▶ **What you are asked to do**: Transcribe all data verbatim. Skip the pictures.

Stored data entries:
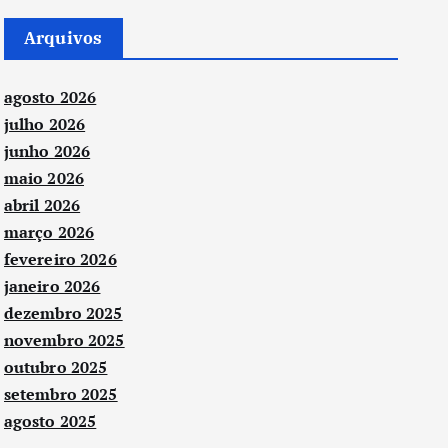
Arquivos
agosto 2026
julho 2026
junho 2026
maio 2026
abril 2026
março 2026
fevereiro 2026
janeiro 2026
dezembro 2025
novembro 2025
outubro 2025
setembro 2025
agosto 2025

▶ **Answer box**:
Arquivos
agosto 2026
julho 2026
junho 2026
maio 2026
abril 2026
março 2026
fevereiro 2026
janeiro 2026
dezembro 2025
novembro 2025
outubro 2025
setembro 2025
agosto 2025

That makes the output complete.